There's another interesting immuno-story in the blogosphere (Kottke for example)  this week picking up from a report in WashPost.  It's only a sample of one.  Worse than that, it's a sample of two with a success rate of 50% but Stacy Erholtz appears to have been cured of a fearsome metastasizing myeloma cancer. One of the human aspects of the story is that Ezholz metastases included a gross tumour on her forehead that was pushing both outwards and into her brain.  Her kids had christened this maternal appendage "Eric". The medicos at the Mayo Clinic elected, as a last ditch push, to inject Erholz with 100 billion units of measles virus rather than using them to innoculate 10 million children against this serious childhood illness. They were probably close to their sell-by-date so would have been flushed anyway. That's a lot of virus and they thought it was going to take an hour to infuse it all.  Within a few minutes of the start of treatment, Ezholz reported a splitting headache and the medicos must have worried that something Northwick was about to occur but their patient was damned if they didn't persist, so they did.  An hour after infusion finished, her temperature was up to gasket-blowing, and she was shaking and vomiting.  It was too late to do anything then except wrap up the patient and wait.
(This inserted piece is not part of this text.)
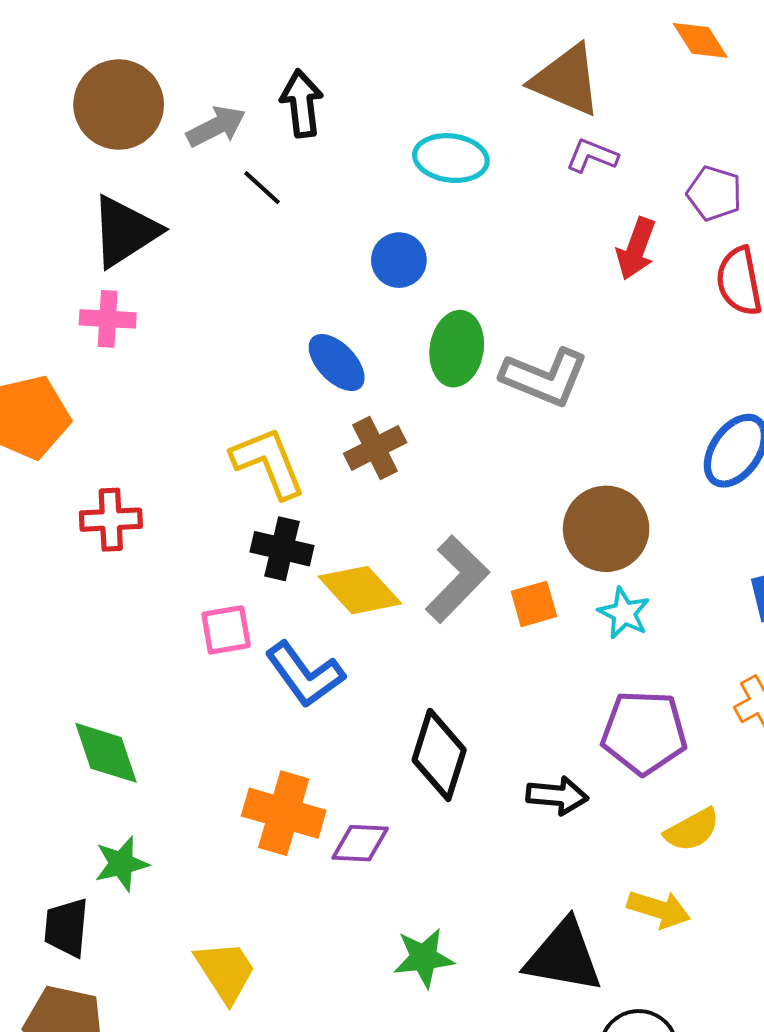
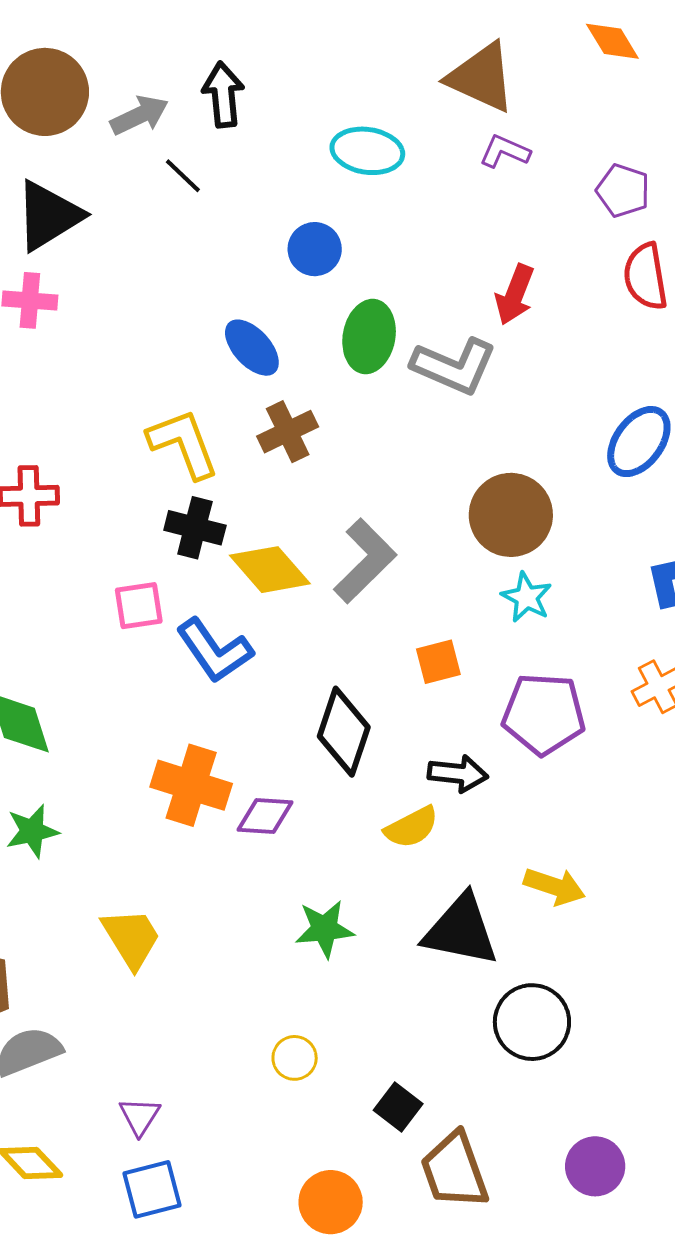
red arrow: (636, 249) -> (515, 295), moved
orange square: (534, 604) -> (438, 662), moved
yellow semicircle: (692, 830) -> (412, 827), moved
Two days later it was clear that Evan was shrinking away and over the next few weeks the measles virus hunted out and mopped up all the tumour cells.  Makes you think about interventions in the delicate balance between the microbes and the immune system: C.diff; Augmentin; Tamiflu etc etc.

ANNyway it's Élie's birthday today, he was a man who made a difference: by making some careful observations and reaching some not-so-obvious-to-all-thinking-people conclusions.